Even in his self-portrait, Wood does not smile, and except for “Arbor Day” (1932) and “Death on the Ridge Road” (1935), Wood’s roads are empty. With the prim homes, elegant trees, and earnest people in his art, looking at a painting by Grant Wood is like looking at a diorama in a museum. Even when his people are at work, they appear to be frozen in time.

This unsmiling stillness leads us back to the silence in Wood’s scenes. In two companion pieces from 1941, “Spring in Town” and “Spring in the Country,” people are busy with the spring planting. In town, a shirtless man in the foreground works on his vegetable garden, while other people are occupied with other tasks: a woman hanging out the laundry; a shirtless man mowing the lawn. In the country, people are also busy planting: in the foreground a shirtless man working alongside a woman with a hoe; in the middle distance, a shirtless man ploughing a field.

Along with overlooking the tiresome symbolism of impregnation, here we can set aside wondering whether the shirtless men are hints at Wood’s possible homosexuality. Sometimes shirtless men are just shirtless men. What is striking is the silence: people are not talking or singing as they toil away. Even the animal world is silent; in the country, cows graze, and in both scenes, there are no birds.

In “Dinner for Threshers” (1934), the evocation of a museum diorama is even stronger. Wood’s artistic eye has cut away a Midwestern farmhouse to expose its dining room and kitchen. It is summer, and men have been working in the fields all morning. They wear overalls and long-sleeve work shirts, and all have deeply tanned faces from the eyebrows down. Three men are outside, washing up, while fourteen men are seated around the dinner table. Three women are in the kitchen cooking dinner, and one woman has just put a dish on the table. One of the men looks up at her, but while she glances down at him, she seems to look beyond him to the kitchen. Whether he is about to thank her or flirt with her, or both, she has no time for talking when there is still work to be done.

In 1931 Wood completed “The Birthplace of Herbert Hoover.” It commemorates the boyhood home of the only American President born in Iowa. In this painting are typical Wood elements, from an empty ribboning road to tidy houses and stately trees. With a sweeping gesture, a solitary man points to the Hoover house; he looks much like a master of ceremonies on stage introducing the next performer.

A similar character occurs in another of Wood’s paintings, “Parson Weems’ Fable” (1939). There Wood drew upon a fanciful biography of George Washington by the Reverend Mason Locke Weems. Weems conveyed Washington’s integrity with a story of young Washington chopping down a cherry tree and declaring, “I cannot tell a lie.”

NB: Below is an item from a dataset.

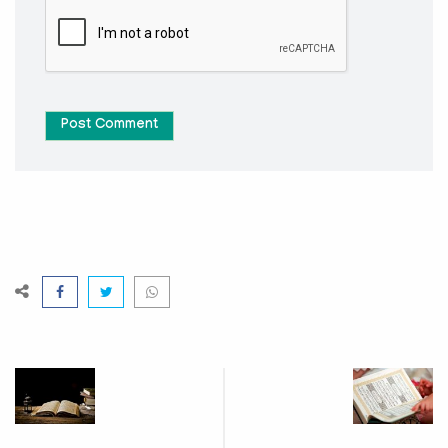
Post Comment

In Wood’s painting, Weems draws back a curtain to reveal little George and a cherry tree, but the boy has the head seen in portraits of President Washington by Gilbert Stuart. Both Wood’s version of Weems and the man at the Hoover home echo Charles Willson Peale’s “The Artist in His Museum” (1822), where Peale pulls back a curtain to show his museum.

Since Wood’s sense of history seems inseparable from his sense of irony, it is easy to see his irreverence and miss his spiritual depth. In Sister Wendy on Prayer (2006), Wendy Beckett considered Wood’s “Spring Turning” (1936). There a lone farmer ploughs rolling, neatly ordered fields. For Beckett, Wood’s idealized outward order implied inner peace, and with that insight she showed us another way to understand Wood’s art, serenity sustaining his subjects’ silence.